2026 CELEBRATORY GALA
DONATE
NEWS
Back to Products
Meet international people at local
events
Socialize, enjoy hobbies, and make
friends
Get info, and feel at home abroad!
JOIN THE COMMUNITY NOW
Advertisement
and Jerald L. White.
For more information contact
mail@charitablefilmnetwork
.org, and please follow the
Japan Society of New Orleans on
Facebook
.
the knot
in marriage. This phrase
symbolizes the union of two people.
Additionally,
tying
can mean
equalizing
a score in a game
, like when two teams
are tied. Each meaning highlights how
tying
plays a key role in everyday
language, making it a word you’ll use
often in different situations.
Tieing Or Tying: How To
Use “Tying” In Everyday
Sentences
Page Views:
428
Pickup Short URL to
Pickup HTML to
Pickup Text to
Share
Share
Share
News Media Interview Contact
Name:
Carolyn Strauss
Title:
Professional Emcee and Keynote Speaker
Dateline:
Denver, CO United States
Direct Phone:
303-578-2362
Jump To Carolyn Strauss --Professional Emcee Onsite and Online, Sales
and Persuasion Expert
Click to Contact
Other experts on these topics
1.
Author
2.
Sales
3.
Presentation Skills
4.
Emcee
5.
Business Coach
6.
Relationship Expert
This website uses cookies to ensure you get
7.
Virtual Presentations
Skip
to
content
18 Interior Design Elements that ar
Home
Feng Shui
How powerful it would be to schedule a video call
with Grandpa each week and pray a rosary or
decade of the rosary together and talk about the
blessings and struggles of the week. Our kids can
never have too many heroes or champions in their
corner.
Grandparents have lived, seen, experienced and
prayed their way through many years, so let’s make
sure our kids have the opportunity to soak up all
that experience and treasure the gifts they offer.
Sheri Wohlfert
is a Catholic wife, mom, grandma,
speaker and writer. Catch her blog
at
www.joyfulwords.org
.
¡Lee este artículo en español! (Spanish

◆ ◆ ◆ ◆ ◆

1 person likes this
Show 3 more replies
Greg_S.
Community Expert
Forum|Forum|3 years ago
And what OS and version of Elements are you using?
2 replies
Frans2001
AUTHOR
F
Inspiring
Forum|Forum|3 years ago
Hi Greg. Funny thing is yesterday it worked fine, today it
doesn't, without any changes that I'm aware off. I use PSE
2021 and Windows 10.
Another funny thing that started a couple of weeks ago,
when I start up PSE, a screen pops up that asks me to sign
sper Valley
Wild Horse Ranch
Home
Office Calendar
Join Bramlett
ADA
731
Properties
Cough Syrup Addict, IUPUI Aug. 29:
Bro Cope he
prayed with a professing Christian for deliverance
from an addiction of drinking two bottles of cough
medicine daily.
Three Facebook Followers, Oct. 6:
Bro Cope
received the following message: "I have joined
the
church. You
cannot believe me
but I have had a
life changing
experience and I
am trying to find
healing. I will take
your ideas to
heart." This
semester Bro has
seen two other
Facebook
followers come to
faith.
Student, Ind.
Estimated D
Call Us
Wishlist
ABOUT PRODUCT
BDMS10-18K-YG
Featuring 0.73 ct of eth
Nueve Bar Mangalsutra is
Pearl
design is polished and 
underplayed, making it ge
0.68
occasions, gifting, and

◆ ◆ ◆ ◆ ◆

### REQUIRED WORK
Write out, from the lines above, only those from the line with "semester Bro has" to the line with "occasions, gifting, and", exactly as given, including the first and the last.

### SOLUTION
semester Bro has
seen two other
Facebook
followers come to
faith.
Student, Ind.
Estimated D
Call Us
Wishlist
ABOUT PRODUCT
BDMS10-18K-YG
Featuring 0.73 ct of eth
Nueve Bar Mangalsutra is
Pearl
design is polished and 
underplayed, making it ge
0.68
occasions, gifting, and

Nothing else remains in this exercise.